If someone afflicted with this idea of the ideal stroke ever comes for a lesson, we are left with another nice easy decision…do we directly address the faults we see so that they can reproduce the demo casting stroke more accurately or do we address the faults we see so that they can expand their range of control. I do the latter here.
Most of the goofs we observe are very easily remedied when a caster learns to look. So, my principal overriding objective in using the line as a cue early in the learning process is to begin to train the caster to look. If we’re using side casting as a start place it’s because I want them to be able to look both ways. The added benefit is that this is going help them to begin to filter the useful sensory cues from the not so useful when they get onto that riverbank. Connecting what you see with what you do comes next.
This look both ways start point will eventually take a caster up into vertical and over the other side. At or around the vertical we may well stop looking too, I definitely don’t always look at my BC when I fish but, it’s nice to know I have the option.
In this process they are going to have learn to change their whole body position in order to maintain control of the loop. This too is relevant to casting on the water because it’s unlikely to be as forgiving to stance as a cricket pitch.
I use targets too because, as Paul correctly points out, the whole purpose of the cast is to get the fly into a particular spot. I would like my caster to be able to place that fly as close to that target in as many different ways as possible not just one. However, I don’t introduce the target until there is good loop control through multiple planes and trajectories.
I hope my lesson prepares a caster for the kinds of environment in which they’re going to fish because that way the lesson is aligned with my casters objectives, motivations and needs. If I teach them something else I’ll lose them.
For me a cue is just a source of information.
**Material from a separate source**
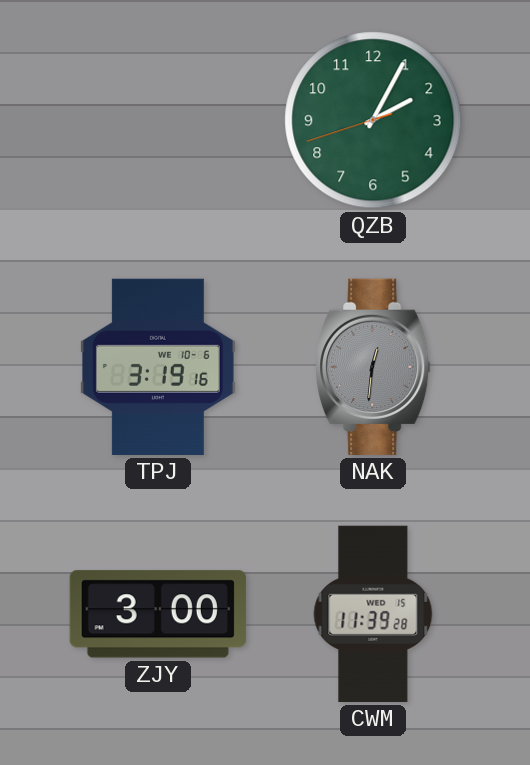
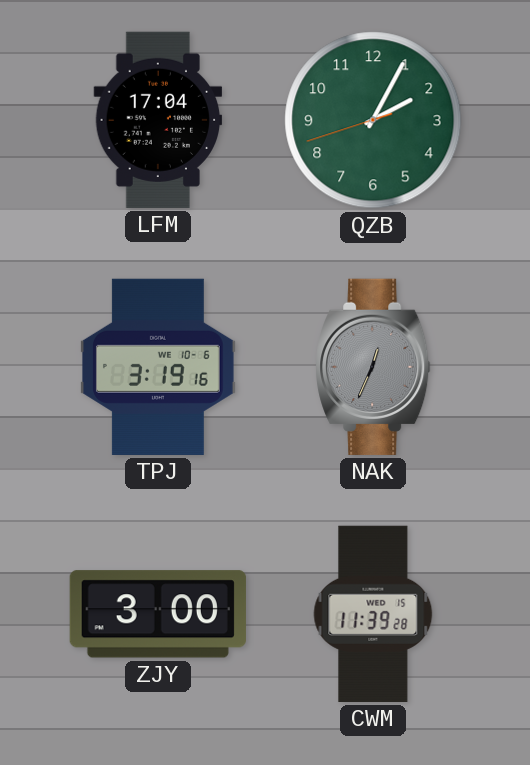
LFM: none -> 17:04
NAK: 12:31 -> 12:34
A cue may be used to guide what you decide to do next. For our caster on the bank, the fish is a cue, our optical system estimating the distance we might have to cast. The current is a cue triggering a judgement on where to put the fly to cover the fish. In contrast, birdsong, or a plane overhead, whilst still being a source of information contains no useful information in the context of our cast so we filter it out.
A cue may also be a reference point to check whether what you decided to do gave you what you wanted. Did you judge the distance right, did the current work as you expected. In most cases a caster will review these decisions by observing what happened to the line either during flight or after it’s down. This knowledge of results is going to trigger a change in performance and the cycle goes on.
The better the information you have, the more likely your performance will meet your objective. (This is true for teaching just as it is for casting)
. In casting, experts already know what are the richest sources of relevant information, novices don’t and, sometimes, they filter out the good ones with the bad. We can help them avoid this by keeping them focussed on the most powerful sensory cues and away from the weakest.
We are a cue for our students, we are a source of visual information to copy, we give audible coaching cues or clue cues. We create visualisation cues. I’ve thought long about how I use analogies, which I love, and discovered I use them astonishingly rarely…haven’t worked out why yet. We mix this up, just as Graeme says, to meet the specific needs of our casters…that’s what I try to do anyway.